● **WORK REQUIRED**
From the data that follows, copy every line with the string "Cathédrale".

● **MATERIAL PROVIDED**
————————
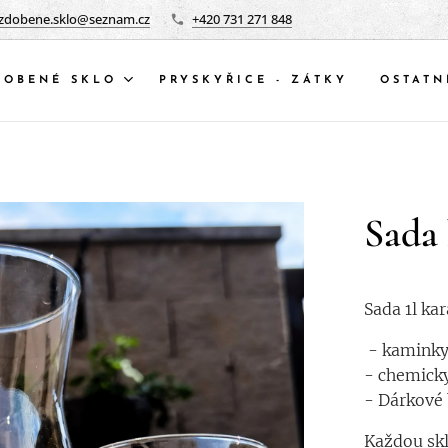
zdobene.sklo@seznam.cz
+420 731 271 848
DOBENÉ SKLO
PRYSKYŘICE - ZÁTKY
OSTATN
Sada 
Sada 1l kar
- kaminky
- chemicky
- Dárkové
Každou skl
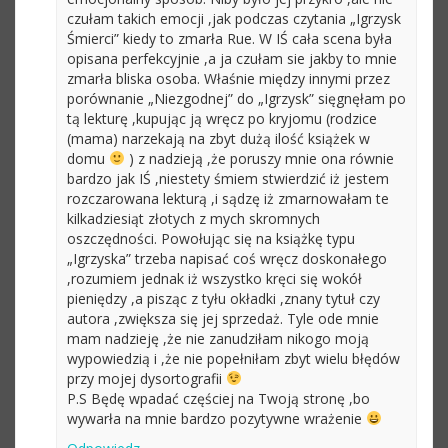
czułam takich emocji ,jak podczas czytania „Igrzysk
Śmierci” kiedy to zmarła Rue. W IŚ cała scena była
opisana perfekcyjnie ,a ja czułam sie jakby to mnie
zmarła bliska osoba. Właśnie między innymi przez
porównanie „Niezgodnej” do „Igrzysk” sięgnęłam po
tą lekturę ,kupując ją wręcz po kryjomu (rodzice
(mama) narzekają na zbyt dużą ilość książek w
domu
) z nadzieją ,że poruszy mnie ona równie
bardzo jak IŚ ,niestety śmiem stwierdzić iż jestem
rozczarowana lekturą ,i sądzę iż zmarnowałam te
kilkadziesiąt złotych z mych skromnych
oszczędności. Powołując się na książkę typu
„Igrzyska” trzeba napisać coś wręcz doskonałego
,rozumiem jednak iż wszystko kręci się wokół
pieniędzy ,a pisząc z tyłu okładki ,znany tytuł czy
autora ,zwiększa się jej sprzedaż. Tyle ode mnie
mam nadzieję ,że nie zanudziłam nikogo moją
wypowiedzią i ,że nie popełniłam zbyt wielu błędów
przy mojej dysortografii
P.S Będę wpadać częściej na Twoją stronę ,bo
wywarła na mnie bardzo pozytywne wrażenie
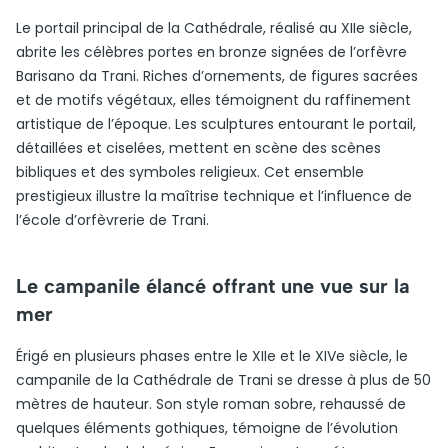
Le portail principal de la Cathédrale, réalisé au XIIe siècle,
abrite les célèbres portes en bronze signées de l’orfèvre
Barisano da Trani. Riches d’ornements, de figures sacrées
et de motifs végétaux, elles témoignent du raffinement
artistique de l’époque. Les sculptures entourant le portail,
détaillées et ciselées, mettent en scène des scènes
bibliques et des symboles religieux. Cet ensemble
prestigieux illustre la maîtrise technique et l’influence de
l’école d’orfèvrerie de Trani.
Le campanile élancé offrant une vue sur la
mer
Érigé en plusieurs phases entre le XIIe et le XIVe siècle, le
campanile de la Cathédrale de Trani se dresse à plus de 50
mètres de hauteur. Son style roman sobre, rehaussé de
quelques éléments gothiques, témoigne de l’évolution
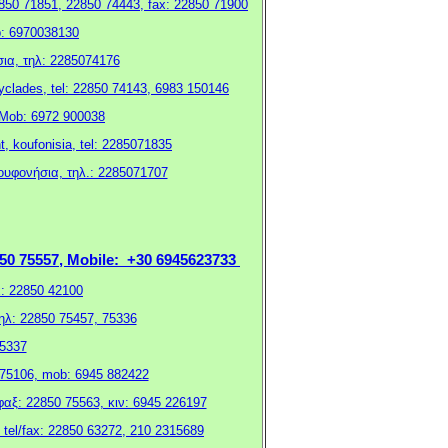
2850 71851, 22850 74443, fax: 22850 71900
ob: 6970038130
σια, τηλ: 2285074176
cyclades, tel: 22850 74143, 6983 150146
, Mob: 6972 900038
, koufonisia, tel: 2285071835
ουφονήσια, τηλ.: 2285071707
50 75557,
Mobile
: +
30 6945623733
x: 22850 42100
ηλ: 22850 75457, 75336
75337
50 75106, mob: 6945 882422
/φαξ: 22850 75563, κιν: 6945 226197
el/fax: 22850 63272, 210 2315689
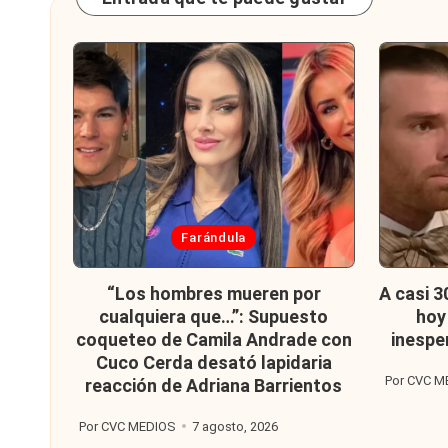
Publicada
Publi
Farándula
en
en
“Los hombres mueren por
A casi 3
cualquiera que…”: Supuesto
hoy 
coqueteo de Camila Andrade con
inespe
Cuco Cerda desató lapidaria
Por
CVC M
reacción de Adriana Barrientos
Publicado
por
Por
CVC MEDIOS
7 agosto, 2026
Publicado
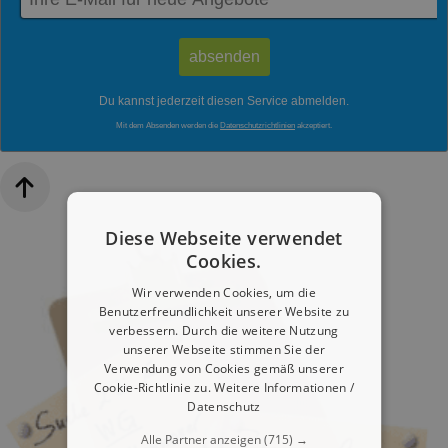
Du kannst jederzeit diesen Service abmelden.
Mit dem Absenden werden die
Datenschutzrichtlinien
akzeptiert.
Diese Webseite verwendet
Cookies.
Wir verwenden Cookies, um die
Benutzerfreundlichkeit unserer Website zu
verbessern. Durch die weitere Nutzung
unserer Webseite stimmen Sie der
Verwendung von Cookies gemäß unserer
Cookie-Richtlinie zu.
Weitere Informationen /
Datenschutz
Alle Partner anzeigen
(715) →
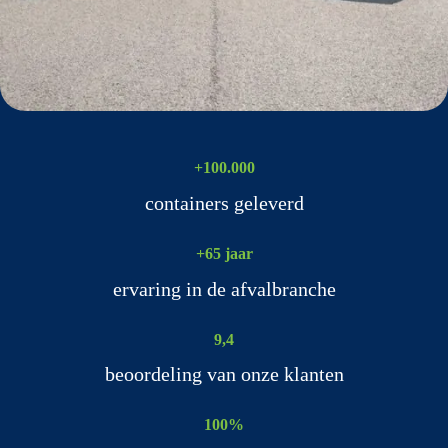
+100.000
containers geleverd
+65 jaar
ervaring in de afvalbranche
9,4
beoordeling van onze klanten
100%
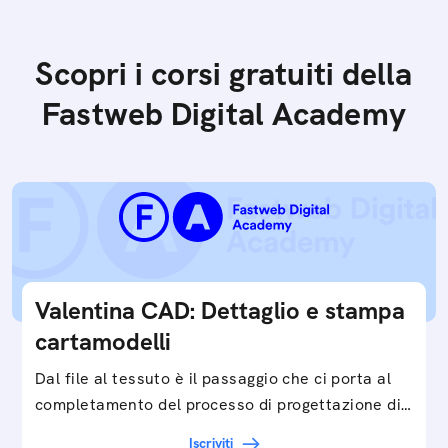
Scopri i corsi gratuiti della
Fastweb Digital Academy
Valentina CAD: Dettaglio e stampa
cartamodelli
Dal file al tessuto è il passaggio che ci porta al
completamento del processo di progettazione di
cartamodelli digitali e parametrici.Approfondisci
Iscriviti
————————
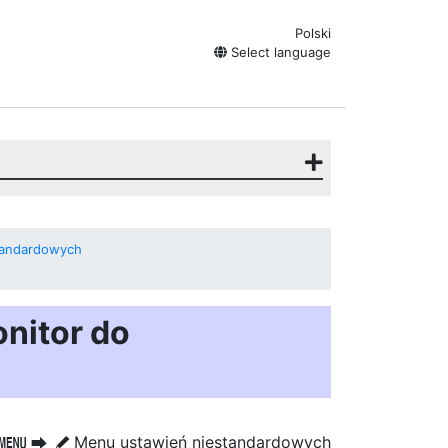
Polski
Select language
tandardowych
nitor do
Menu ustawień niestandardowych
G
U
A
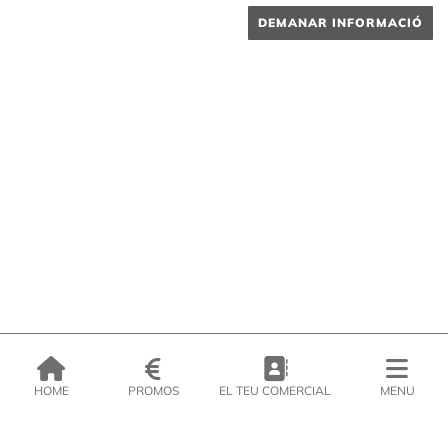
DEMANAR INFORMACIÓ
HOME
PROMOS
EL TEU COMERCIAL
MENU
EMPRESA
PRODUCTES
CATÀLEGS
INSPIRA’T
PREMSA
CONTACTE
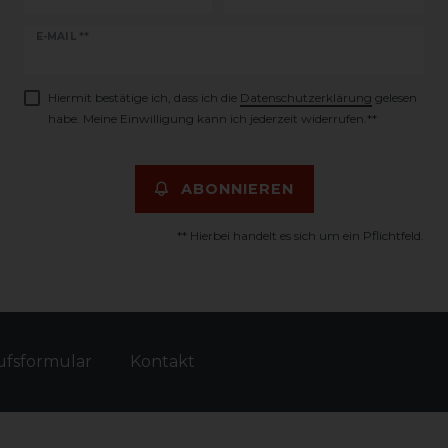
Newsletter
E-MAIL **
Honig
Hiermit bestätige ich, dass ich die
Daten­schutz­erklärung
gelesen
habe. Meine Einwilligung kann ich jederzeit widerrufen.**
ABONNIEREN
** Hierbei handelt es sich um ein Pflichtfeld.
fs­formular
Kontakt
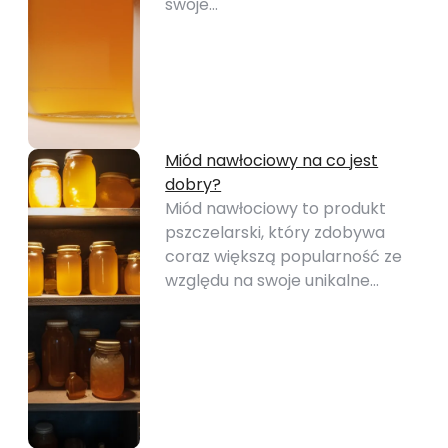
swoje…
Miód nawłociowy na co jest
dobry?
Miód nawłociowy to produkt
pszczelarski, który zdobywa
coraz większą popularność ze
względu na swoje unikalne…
————————
● **TASK ANSWER**
Le portail principal de la Cathédrale, réalisé au XIIe siècle,
campanile de la Cathédrale de Trani se dresse à plus de 50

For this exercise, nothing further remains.